▶ **AIM OF THE EXERCISE**: Would you please copy the part of the material below that opens with the line containing "List every element" and closes with the line containing "Localize all elements."? Copy it exactly, and only it.

▶ **MATERIAL SUPPLIED**:
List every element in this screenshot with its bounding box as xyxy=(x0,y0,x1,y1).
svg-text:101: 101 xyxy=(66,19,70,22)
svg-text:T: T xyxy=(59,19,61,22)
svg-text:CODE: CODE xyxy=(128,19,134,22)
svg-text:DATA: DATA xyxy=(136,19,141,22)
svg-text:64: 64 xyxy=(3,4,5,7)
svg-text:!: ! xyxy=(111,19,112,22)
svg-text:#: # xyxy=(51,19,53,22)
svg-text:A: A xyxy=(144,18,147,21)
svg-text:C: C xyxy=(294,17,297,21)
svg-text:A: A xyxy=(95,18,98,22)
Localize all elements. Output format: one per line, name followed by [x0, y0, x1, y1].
==
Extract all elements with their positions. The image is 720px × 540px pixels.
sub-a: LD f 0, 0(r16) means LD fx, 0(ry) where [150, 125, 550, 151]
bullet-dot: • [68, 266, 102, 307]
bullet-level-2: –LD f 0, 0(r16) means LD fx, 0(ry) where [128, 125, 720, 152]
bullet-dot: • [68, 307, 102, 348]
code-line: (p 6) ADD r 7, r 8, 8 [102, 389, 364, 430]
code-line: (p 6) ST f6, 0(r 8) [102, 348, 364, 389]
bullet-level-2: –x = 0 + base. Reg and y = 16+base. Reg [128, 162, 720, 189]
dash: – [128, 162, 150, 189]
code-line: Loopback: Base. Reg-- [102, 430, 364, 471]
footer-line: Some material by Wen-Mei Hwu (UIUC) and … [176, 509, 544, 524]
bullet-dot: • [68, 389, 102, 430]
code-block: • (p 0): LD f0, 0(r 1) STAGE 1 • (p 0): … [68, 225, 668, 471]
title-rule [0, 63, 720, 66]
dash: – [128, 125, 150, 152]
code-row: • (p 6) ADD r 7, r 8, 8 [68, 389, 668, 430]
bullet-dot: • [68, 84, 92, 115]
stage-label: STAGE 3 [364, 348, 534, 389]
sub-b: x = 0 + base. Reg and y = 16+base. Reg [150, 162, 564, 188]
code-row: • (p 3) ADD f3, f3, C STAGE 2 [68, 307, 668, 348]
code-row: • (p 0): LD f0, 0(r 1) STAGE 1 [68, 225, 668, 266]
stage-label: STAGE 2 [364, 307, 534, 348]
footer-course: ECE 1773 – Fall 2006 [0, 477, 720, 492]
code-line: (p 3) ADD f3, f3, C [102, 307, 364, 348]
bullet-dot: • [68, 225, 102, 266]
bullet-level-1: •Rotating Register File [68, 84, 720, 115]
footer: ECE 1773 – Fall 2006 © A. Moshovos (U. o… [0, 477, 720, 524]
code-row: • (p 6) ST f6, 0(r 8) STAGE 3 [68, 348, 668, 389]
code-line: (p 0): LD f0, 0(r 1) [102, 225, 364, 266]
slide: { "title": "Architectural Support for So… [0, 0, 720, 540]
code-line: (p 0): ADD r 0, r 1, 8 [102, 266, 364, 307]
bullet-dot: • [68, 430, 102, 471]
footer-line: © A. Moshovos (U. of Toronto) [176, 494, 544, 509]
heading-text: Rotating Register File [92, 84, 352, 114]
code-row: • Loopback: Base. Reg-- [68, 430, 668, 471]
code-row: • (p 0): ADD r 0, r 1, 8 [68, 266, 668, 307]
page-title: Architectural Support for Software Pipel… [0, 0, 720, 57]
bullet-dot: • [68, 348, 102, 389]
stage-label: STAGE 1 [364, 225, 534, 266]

▶ **EXPECTED OUTPUT**:
List every element in this screenshot with its bounding box as xyxy=(x0,y0,x1,y1).
svg-text:101: 101 xyxy=(66,19,70,22)
svg-text:T: T xyxy=(59,19,61,22)
svg-text:CODE: CODE xyxy=(128,19,134,22)
svg-text:DATA: DATA xyxy=(136,19,141,22)
svg-text:64: 64 xyxy=(3,4,5,7)
svg-text:!: ! xyxy=(111,19,112,22)
svg-text:#: # xyxy=(51,19,53,22)
svg-text:A: A xyxy=(144,18,147,21)
svg-text:C: C xyxy=(294,17,297,21)
svg-text:A: A xyxy=(95,18,98,22)
Localize all elements. Output format: one per line, name followed by [x0, y0, x1, y1].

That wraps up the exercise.